SOURCE MATERIAL:
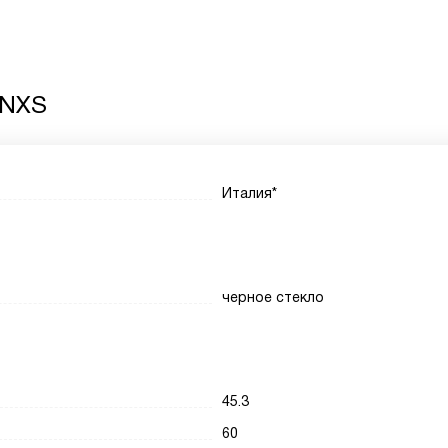
 NXS
Италия*
черное стекло
45.3
60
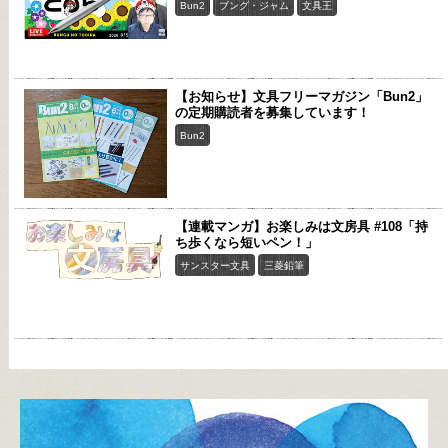
Bun2
ブング・ジャム
文具王
【お知らせ】文具フリーマガジン「Bun2」
の定期購読者を募集しています！
Bun2
【連載マンガ】お楽しみは文房具 #108「持
ち歩くなら短いペン！」
サンスター文具
三菱鉛筆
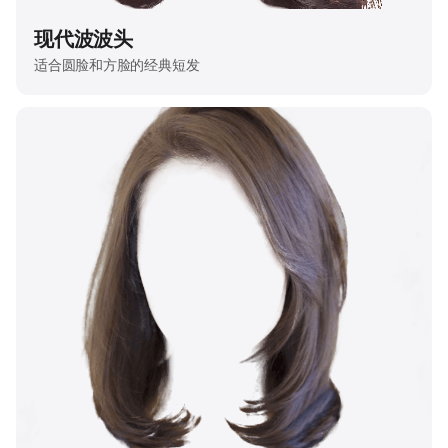
现代波波头
适合圆脸和方脸的经典短发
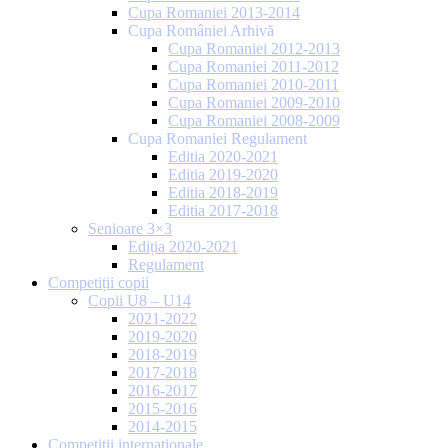
Cupa Romaniei 2013-2014
Cupa României Arhivă
Cupa Romaniei 2012-2013
Cupa Romaniei 2011-2012
Cupa Romaniei 2010-2011
Cupa Romaniei 2009-2010
Cupa Romaniei 2008-2009
Cupa Romaniei Regulament
Editia 2020-2021
Editia 2019-2020
Editia 2018-2019
Editia 2017-2018
Senioare 3×3
Ediția 2020-2021
Regulament
Competiții copii
Copii U8 – U14
2021-2022
2019-2020
2018-2019
2017-2018
2016-2017
2015-2016
2014-2015
Competiții internaționale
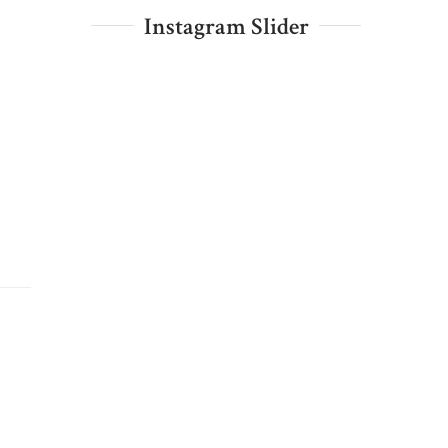
Instagram Slider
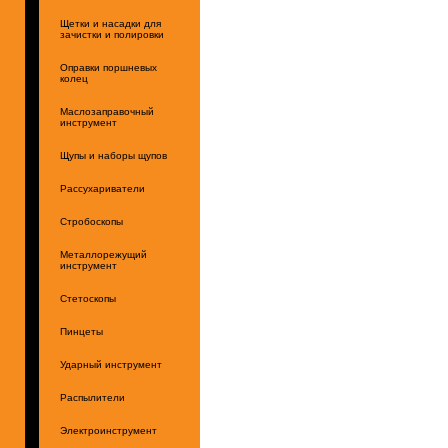
Щетки и насадки для
зачистки и полировки
Оправки поршневых
колец
Маслозаправочный
инструмент
Щупы и наборы щупов
Рассухариватели
Стробоскопы
Металлорежущий
инструмент
Стетоскопы
Пинцеты
Ударный инструмент
Распылители
Электроинструмент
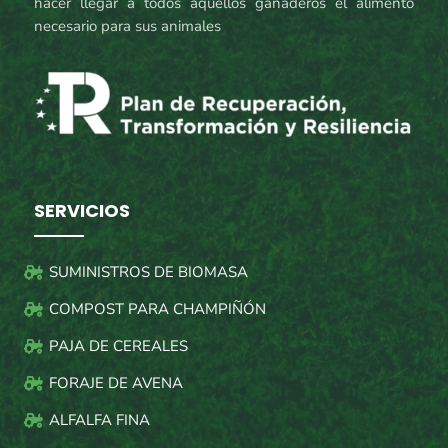
hacer llegar a todos aquellos ganaderos el alimento
necesario para sus animales
SERVICIOS
SUMINISTROS DE BIOMASA
COMPOST PARA CHAMPIÑÓN
PAJA DE CEREALES
FORAJE DE AVENA
ALFALFA FINA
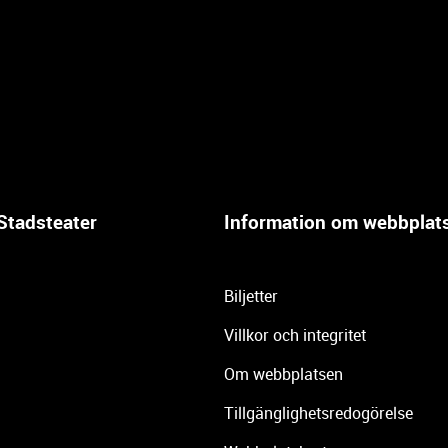
Stadsteater
Information om webbplat
Biljetter
Villkor och integritet
Om webbplatsen
Tillgänglighetsredogörelse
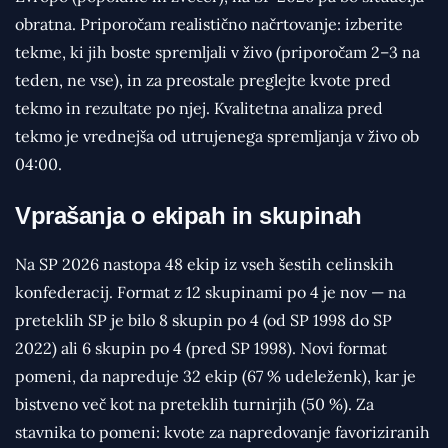
obratna. Priporočam realistično načrtovanje: izberite
tekme, ki jih boste spremljali v živo (priporočam 2–3 na
teden, ne vse), in za preostale preglejte kvote pred
tekmo in rezultate po njej. Kvalitetna analiza pred
tekmo je vrednejša od utrujenega spremljanja v živo ob
04:00.
Vprašanja o ekipah in skupinah
Na SP 2026 nastopa 48 ekip iz vseh šestih celinskih
konfederacij. Format z 12 skupinami po 4 je nov — na
preteklih SP je bilo 8 skupin po 4 (od SP 1998 do SP
2022) ali 6 skupin po 4 (pred SP 1998). Novi format
pomeni, da napreduje 32 ekip (67 % udeleženk), kar je
bistveno več kot na preteklih turnirjih (50 %). Za
stavnika to pomeni: kvote za napredovanje favoriziranih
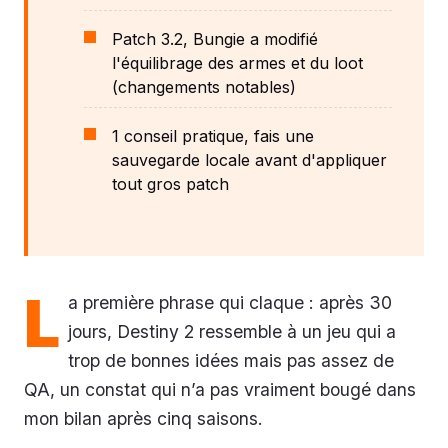
Patch 3.2, Bungie a modifié
l'équilibrage des armes et du loot
(changements notables)
1 conseil pratique, fais une
sauvegarde locale avant d'appliquer
tout gros patch
L
a première phrase qui claque : après 30
jours, Destiny 2 ressemble à un jeu qui a
trop de bonnes idées mais pas assez de
QA, un constat qui n’a pas vraiment bougé dans
mon bilan après cinq saisons.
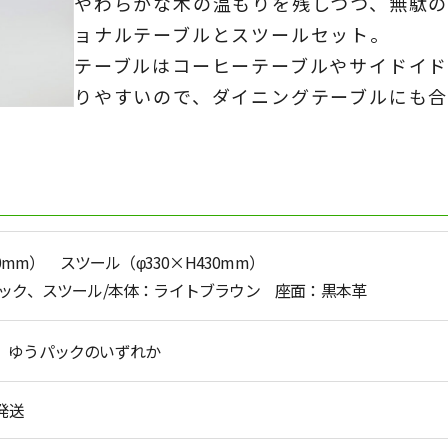
やわらかな木の温もりを残しつつ、無駄
ョナルテーブルとスツールセット。
テーブルはコーヒーテーブルやサイドイド
りやすいので、ダイニングテーブルにも合
0mm） スツール（φ330×H430mm）
ラック、スツール/本体：ライトブラウン 座面：黒本革
、ゆうパックのいずれか
発送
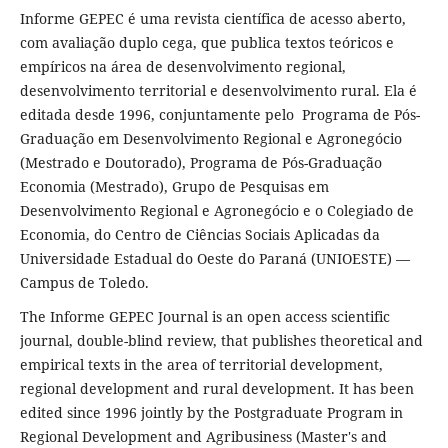
Informe GEPEC é uma revista científica de acesso aberto,
com avaliação duplo cega, que publica textos teóricos e
empíricos na área de desenvolvimento regional,
desenvolvimento territorial e desenvolvimento rural. Ela é
editada desde 1996, conjuntamente pelo Programa de Pós-
Graduação em Desenvolvimento Regional e Agronegócio
(Mestrado e Doutorado), Programa de Pós-Graduação
Economia (Mestrado), Grupo de Pesquisas em
Desenvolvimento Regional e Agronegócio e o Colegiado de
Economia, do Centro de Ciências Sociais Aplicadas da
Universidade Estadual do Oeste do Paraná (UNIOESTE) —
Campus de Toledo.
The Informe GEPEC Journal is an open access scientific
journal, double-blind review, that publishes theoretical and
empirical texts in the area of territorial development,
regional development and rural development. It has been
edited since 1996 jointly by the Postgraduate Program in
Regional Development and Agribusiness (Master's and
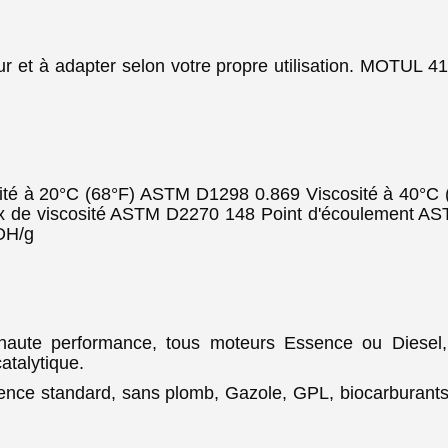
eur et à adapter selon votre propre utilisation. MOT
té à 20°C (68°F) ASTM D1298 0.869 Viscosité à 40°C
 de viscosité ASTM D2270 148 Point d'écoulement AST
OH/g
haute performance, tous moteurs Essence ou Diesel,
atalytique.
nce standard, sans plomb, Gazole, GPL, biocarburants. To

TASK TO CARRY OUT: Could the entries above be printed again exactly, apart from the pictures?

TASK SOLUTION:
 NXS
Италия*
черное стекло
45.3
60
Bun2
ブング・ジャム
文具王
【お知らせ】文具フリーマガジン「Bun2」
の定期購読者を募集しています！
Bun2
【連載マンガ】お楽しみは文房具 #108「持
ち歩くなら短いペン！」
サンスター文具
三菱鉛筆
现代波波头
适合圆脸和方脸的经典短发
Cupa Romaniei 2013-2014
Cupa României Arhivă
Cupa Romaniei 2012-2013
Cupa Romaniei 2011-2012
Cupa Romaniei 2010-2011
Cupa Romaniei 2009-2010
Cupa Romaniei 2008-2009
Cupa Romaniei Regulament
Editia 2020-2021
Editia 2019-2020
Editia 2018-2019
Editia 2017-2018
Senioare 3×3
Ediția 2020-2021
Regulament
Competiții copii
Copii U8 – U14
2021-2022
2019-2020
2018-2019
2017-2018
2016-2017
2015-2016
2014-2015
Competiții internaționale
Instagram Slider
Щетки и насадки для
зачистки и полировки
Оправки поршневых
колец
Маслозаправочный
инструмент
Щупы и наборы щупов
Рассухариватели
Стробоскопы
Металлорежущий
инструмент
Стетоскопы
Пинцеты
Ударный инструмент
Распылители
Электроинструмент
hacer llegar a todos aquellos ganaderos el alimento
necesario para sus animales
SERVICIOS
SUMINISTROS DE BIOMASA
COMPOST PARA CHAMPIÑÓN
PAJA DE CEREALES
FORAJE DE AVENA
ALFALFA FINA
Stadsteater
Information om webbplat
Biljetter
Villkor och integritet
Om webbplatsen
Tillgänglighetsredogörelse
obratna. Priporočam realistično načrtovanje: izberite
tekme, ki jih boste spremljali v živo (priporočam 2–3 na
teden, ne vse), in za preostale preglejte kvote pred
tekmo in rezultate po njej. Kvalitetna analiza pred
tekmo je vrednejša od utrujenega spremljanja v živo ob
04:00.
Vprašanja o ekipah in skupinah
Na SP 2026 nastopa 48 ekip iz vseh šestih celinskih
konfederacij. Format z 12 skupinami po 4 je nov — na
preteklih SP je bilo 8 skupin po 4 (od SP 1998 do SP
2022) ali 6 skupin po 4 (pred SP 1998). Novi format
pomeni, da napreduje 32 ekip (67 % udeleženk), kar je
bistveno več kot na preteklih turnirjih (50 %). Za
stavnika to pomeni: kvote za napredovanje favoriziranih
Patch 3.2, Bungie a modifié
l'équilibrage des armes et du loot
(changements notables)
1 conseil pratique, fais une
sauvegarde locale avant d'appliquer
tout gros patch
L
a première phrase qui claque : après 30
jours, Destiny 2 ressemble à un jeu qui a
trop de bonnes idées mais pas assez de
QA, un constat qui n’a pas vraiment bougé dans
mon bilan après cinq saisons.
やわらかな木の温もりを残しつつ、無駄
ョナルテーブルとスツールセット。
テーブルはコーヒーテーブルやサイドイド
りやすいので、ダイニングテーブルにも合
0mm） スツール（φ330×H430mm）
ラック、スツール/本体：ライトブラウン 座面：黒本革
、ゆうパックのいずれか
発送
Informe GEPEC é uma revista científica de acesso aberto,
com avaliação duplo cega, que publica textos teóricos e
empíricos na área de desenvolvimento regional,
desenvolvimento territorial e desenvolvimento rural. Ela é
editada desde 1996, conjuntamente pelo Programa de Pós-
Graduação em Desenvolvimento Regional e Agronegócio
(Mestrado e Doutorado), Programa de Pós-Graduação
Economia (Mestrado), Grupo de Pesquisas em
Desenvolvimento Regional e Agronegócio e o Colegiado de
Economia, do Centro de Ciências Sociais Aplicadas da
Universidade Estadual do Oeste do Paraná (UNIOESTE) —
Campus de Toledo.
The Informe GEPEC Journal is an open access scientific
journal, double-blind review, that publishes theoretical and
empirical texts in the area of territorial development,
regional development and rural development. It has been
edited since 1996 jointly by the Postgraduate Program in
Regional Development and Agribusiness (Master's and
eur et à adapter selon votre propre utilisation. MOT
té à 20°C (68°F) ASTM D1298 0.869 Viscosité à 40°C
 de viscosité ASTM D2270 148 Point d'écoulement AST
OH/g
haute performance, tous moteurs Essence ou Diesel,
atalytique.
nce standard, sans plomb, Gazole, GPL, biocarburants. To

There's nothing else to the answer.